The music was amazing though, and so was the story—what I could make of it. Richard Burton was already one of my favourite actors. His movie with Clint Eastwood, Where Eagles Dare, was at the very top of my list. But even he excelled on WOTW, as the journalist/narrator who keeps his head while everyone else is going absolutely bonkers.
I never heard the whole album. Not on the bus, anyway. The trip to school wasn’t long enough. And wild-haired, crazy-eyed coach driver made it even quicker. So it became my most treasured birthday present that year. And I still remember the sight of it, wrapped, sitting up on the back of the couch, after Dad had said over and over that they hadn’t been able to find it.

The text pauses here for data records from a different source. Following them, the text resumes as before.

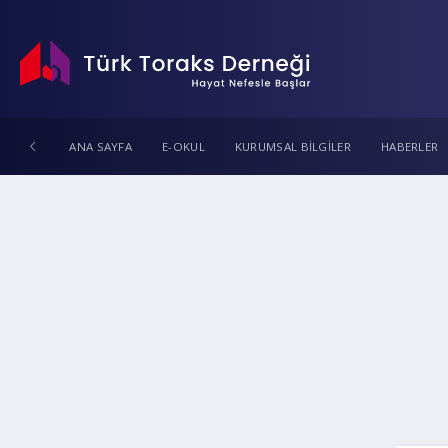
ANA SAYFA
E-OKUL
KURUMSAL BİLGİLER
HABERLER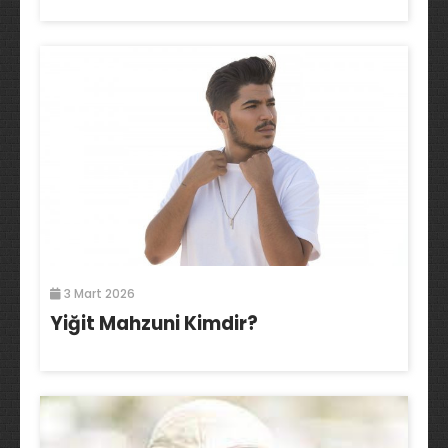
3 Mart 2026
Yiğit Mahzuni Kimdir?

This past January, the album was reissued on vinyl to mark its 40th anniversary, and the packaging is exactly as it was, including the booklet with the epic artwork and the full libretto. And the sound … man, it’s still so good. Who said the fusion of prog-rock and full orchestra was dead? As a kid, I never had a system that took advantage of the record, so to hear for the first time the full expanse of the soundstage and the power of Richard Burton’s voice is something else. I’ve owned it on CD before but it’s not the same—the booklet is a waste of time and the sound is cold. The record envelopes you, so by the time the story moves to London, which has been devastated by the red weed and the green ray of the tripods, you’re there. It’s cinematic. I went to London regularly as a kid, so these scenes were close to home for me. The thought of the Martian tripod appearing over Big Ben wasn’ t something that was difficult for me to imagine. Hearing it again as it was meant to be heard has brought it all back.
Anyway, today was a rainy day and a flu day. A great day for records. A great day for Phil Lynott, David Essex and Richard Burton. And remembering a mad bus driver who gave me a musical memory that’s as powerful now as it was then.